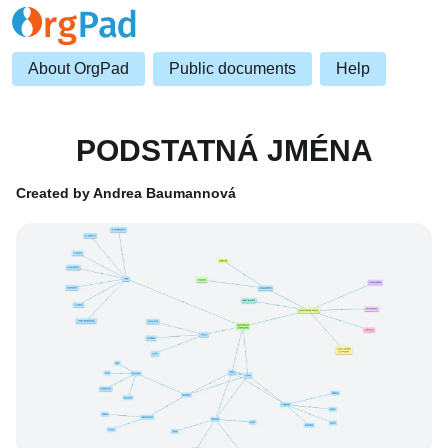
About OrgPad
Public documents
Help
PODSTATNÁ JMÉNA
Created by Andrea Baumannová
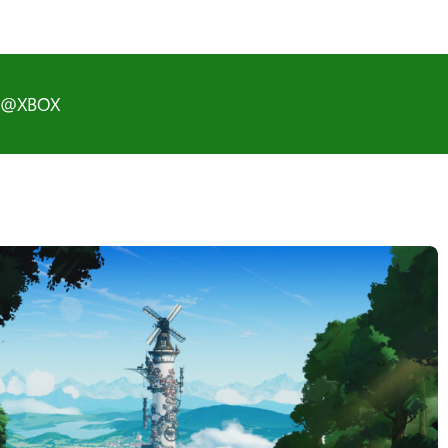
D@XBOX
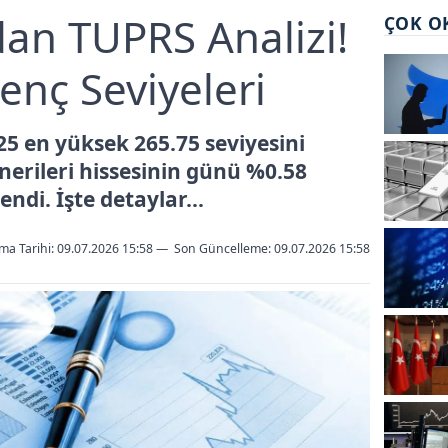
an TUPRS Analizi!
ÇOK O
enç Seviyeleri
25 en yüksek 265.75 seviyesini
nerileri hissesinin günü %0.58
ndi. İşte detaylar...
ma Tarihi: 09.07.2026 15:58
—
Son Güncelleme:
09.07.2026 15:58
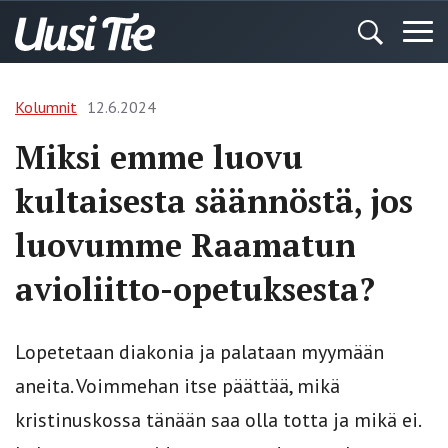
Kolumnit
12.6.2024
Miksi emme luovu
kultaisesta säännöstä, jos
luovumme Raamatun
avioliitto-opetuksesta?
Lopetetaan diakonia ja palataan myymään
aneita. Voimmehan itse päättää, mikä
kristinuskossa tänään saa olla totta ja mikä ei.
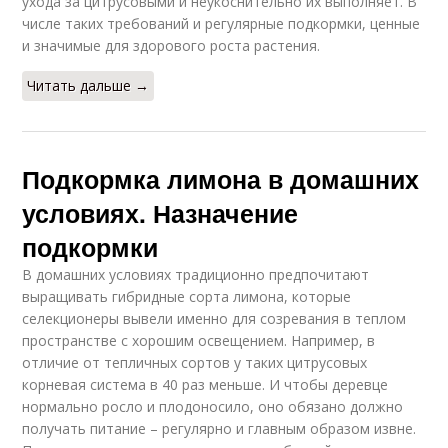
ухода за цитрусовыми и неукоснительно их выполняет. В
числе таких требований и регулярные подкормки, ценные
и значимые для здорового роста растения.
Читать дальше →
Подкормка лимона в домашних
условиях. Назначение
подкормки
В домашних условиях традиционно предпочитают
выращивать гибридные сорта лимона, которые
селекционеры вывели именно для созревания в теплом
пространстве с хорошим освещением. Например, в
отличие от тепличных сортов у таких цитрусовых
корневая система в 40 раз меньше. И чтобы деревце
нормально росло и плодоносило, оно обязано должно
получать питание – регулярно и главным образом извне.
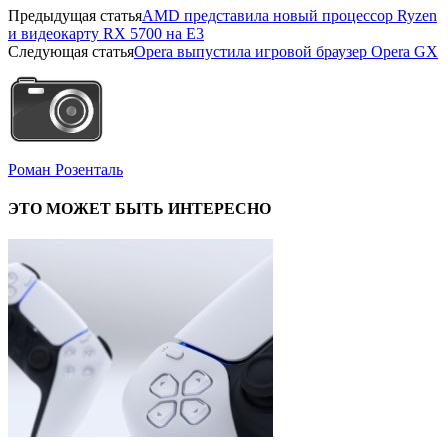
Предыдущая статья
AMD представила новый процессор Ryzen
и видеокарту RX 5700 на E3
Следующая статья
Opera выпустила игровой браузер Opera GX
Роман Розенталь
ЭТО МОЖЕТ БЫТЬ ИНТЕРЕСНО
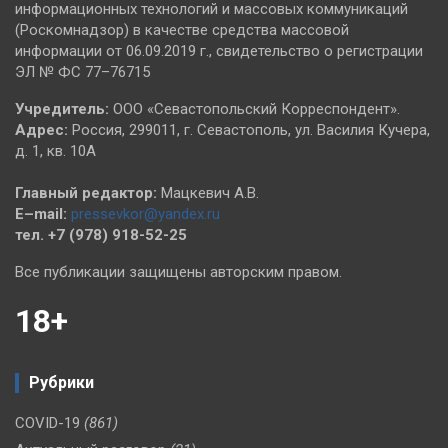
информационных технологий и массовых коммуникаций
(Роскомнадзор) в качестве средства массовой
информации от 06.09.2019 г., свидетельство о регистрации
ЭЛ № ФС 77–76715
Учредитель:
ООО «Севастопольский Корреспондент».
Адрес:
Россия, 299011, г. Севастополь, ул. Василия Кучера,
д. 1, кв. 10А
Главный редактор:
Мацкевич А.В.
E–mail:
pressevkor@yandex.ru
тел. +7 (978) 918-52-25
Все публикации защищены авторским правом.
18+
Рубрики
COVID-19
(861)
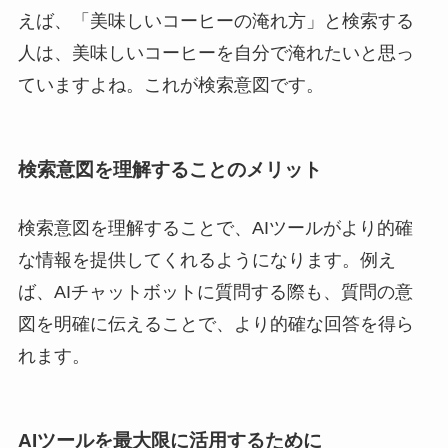
えば、「美味しいコーヒーの淹れ方」と検索する
人は、美味しいコーヒーを自分で淹れたいと思っ
ていますよね。これが検索意図です。
検索意図を理解することのメリット
検索意図を理解することで、AIツールがより的確
な情報を提供してくれるようになります。例え
ば、AIチャットボットに質問する際も、質問の意
図を明確に伝えることで、より的確な回答を得ら
れます。
AIツールを最大限に活用するために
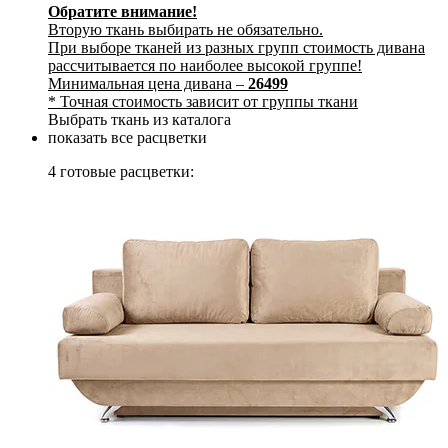
Обратите внимание!
Вторую ткань выбирать не обязательно.
При выборе тканей из разных групп стоимость дивана
рассчитывается по наиболее высокой группе!
Минимальная цена дивана –
26499
* Точная стоимость зависит от группы ткани
Выбрать ткань из каталога
показать все расцветки
4 готовые расцветки:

____

Going through the entries above line by line, work out how many lines include the word "mikä". Only the number is required.

2